If you are interested, the sort of code I'm finding slow is as follows (everything here is a vector, dot is a cpdef):
Calculate reflection vector (using __mul__ and __sub__)
r = i - 2*n*(n.dot(i))
Writing this as follows is ~10 times faster (d is a double):
d = n.dot(i)
r.x = i.x - 2*n*d
r.y = i.y - 2*n*d
r.z = i.z - 2*n*d
I'd like to avoid having to drop to such a low level for every bit of vector maths if I can.
If you want to have a look, the code (alpha!) is at: www.raysect.org, see the core/math package. Feel free to tell me I'm doing things wrong. The aim of the project is to develop an easily extensible, generic ray-tracing framework for use in high precision scientific and engineering applications. Ease of use is the primary goal, but it still needs to be fast.
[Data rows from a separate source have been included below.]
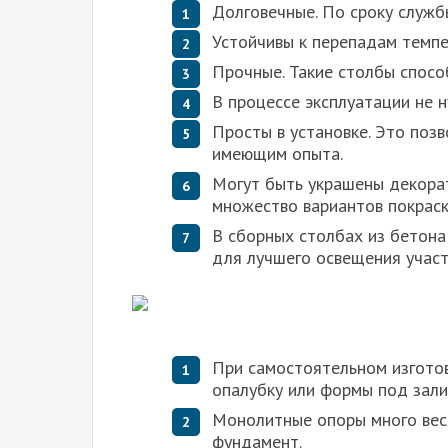
Долговечные. По сроку службы
Устойчивы к перепадам темпер
Прочные. Такие столбы спосо
В процессе эксплуатации не 
Просты в установке. Это позв
имеющим опыта.
Могут быть украшены декорат
множество вариантов покраск
В сборных столбах из бетона
для лучшего освещения участ
При самостоятельном изгото
опалубку или формы под зали
Монолитные опоры много вес
фундамент.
There is a bodged together speed test in raysect/tests
to build for development:
dev/build.sh in the package root
dev/test.sh to run the package tests
dev/speedtest.sh to run the speed test
Hmm... just had a look at the generated c for my two examples. The __sub,__mul example generates a lot of temporary objects, unlike the lower level version. Inlining __mul__ etc won't necessarily fix the creation of the temporaries... I guess it would make a small improvement but not as much as I would like.
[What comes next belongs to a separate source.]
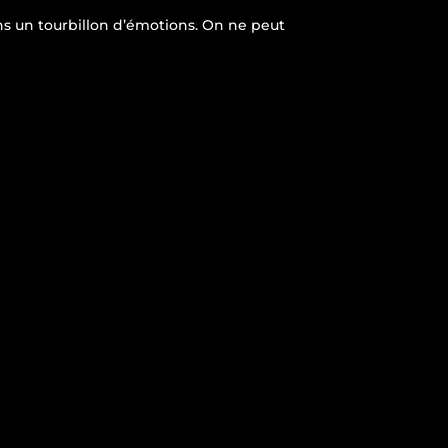
ns un tourbillon d’émotions. On ne peut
Turns out I was wrong - it is substantially faster, here are the results for test run:
Test 5: compound maths (reflection vector)
Loop of 2,500,000 operations:
- python: 16218.0 ms
- raysect via python: 13323.5 ms
- raysect via cython: 12758.5 ms
- raysect via optimised cython (high-level): 165.6 ms
- raysect via optimised cython (low-level): 88.0 ms
raysect (python scope) vs python: 1.217 times faster
raysect (cython scope) vs python: 1.271 times faster
raysect (optimised cython, high-level) vs python: 97.922 times faster
raysect (optimised cython, low-level) vs python: 184.318 times faster
The last three results correspond to:
raysect (cython scope) vs python: 1.271 times faster:
def ctest5(int n):
cdef Vector incident, normal, reflected
incident = Vector([1,-1,0]).normalise()
normal = Vector([0,1,0]).normalise()
for i in range(0, n):
reflected = incident - 2.0 * normal * normal.dot(incident)return reflected
raysect (optimised cython, high-level) vs python: 97.922 times faster:
def cotest5a(int n):
cdef Vector incident, normal, reflected
incident = new_vector(1, -1, 0).normalise()
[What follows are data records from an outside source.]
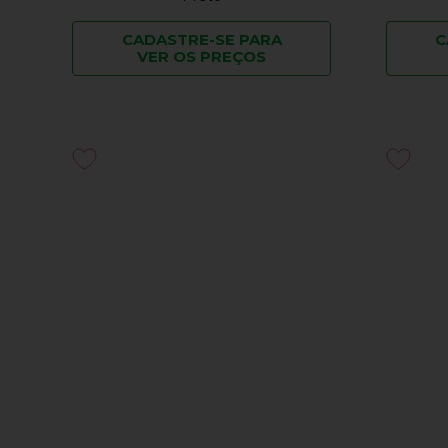
CADASTRE-SE PARA
C
VER OS PREÇOS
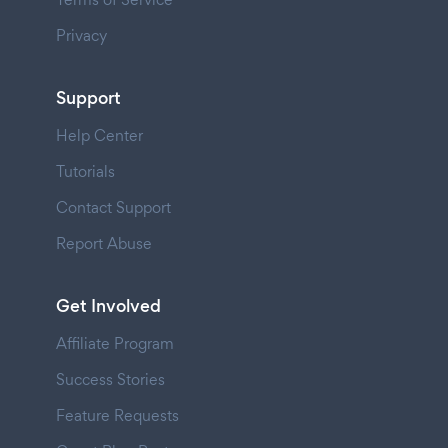
Privacy
Support
Help Center
Tutorials
Contact Support
Report Abuse
Get Involved
Affiliate Program
Success Stories
Feature Requests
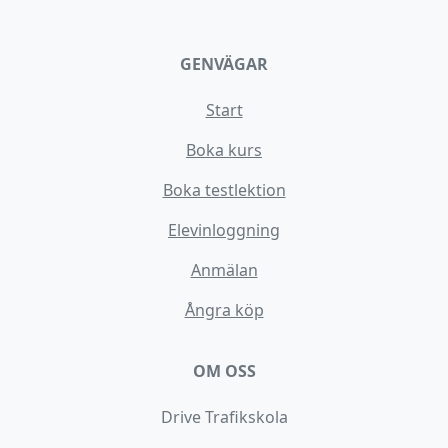
GENVÄGAR
Start
Boka kurs
Boka testlektion
Elevinloggning
Anmälan
Ångra köp
OM OSS
Drive Trafikskola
normal = new_vector(0, 1, 0).normalise()
for i in range(0, n):
# r = i - 2*n*(n.i)
reflected = incident.sub(normal.mul(2.0*normal.dot(incident)))
return reflected
raysect (optimised cython, low-level) vs python: 184.318 times faster:
def cotest5b(int n):
cdef Vector incident, normal, reflected
cdef double d
incident = new_vector(1, -1, 0).normalise()
normal = new_vector(0, 1, 0).normalise()
for i in range(0, n):
# r = i - 2*n*(n.i)
d = normal.dot(incident)
reflected = new_vector(incident.x - 2.0 * normal.x * d,
incident.y - 2.0 * normal.y * d,
incident.z - 2.0 * normal.z * d)
return reflected
Using __mul__ and __sub__ is slow compared to cdef mul and cdef sub.
I've found the @cython.final directive can prevent subclassing. In theory would this not allow __mul__ and __sub__ etc.. to be compiled in as though they are inline cdefs? I've tested my above code with Vector defined as final and it makes no change to the speed, so I take it that this is'nt done? Is there something I'm missing that would prevent this optimisation? I'd be very happy for make all my core maths classes final if it meant I get a clean api and speed!